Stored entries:
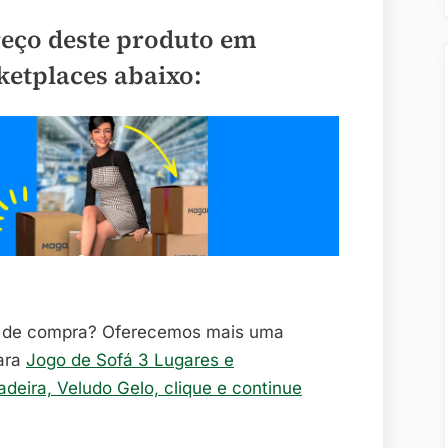
reço deste produto em
ketplaces abaixo:
o de compra? Oferecemos mais uma
ara
Jogo de Sofá 3 Lugares e
deira, Veludo Gelo, clique e continue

- **Task details**: Copy every line above exactly; images stay out.

- **Answer for this exercise**:
reço deste produto em
ketplaces abaixo:
o de compra? Oferecemos mais uma
ara
Jogo de Sofá 3 Lugares e
deira, Veludo Gelo, clique e continue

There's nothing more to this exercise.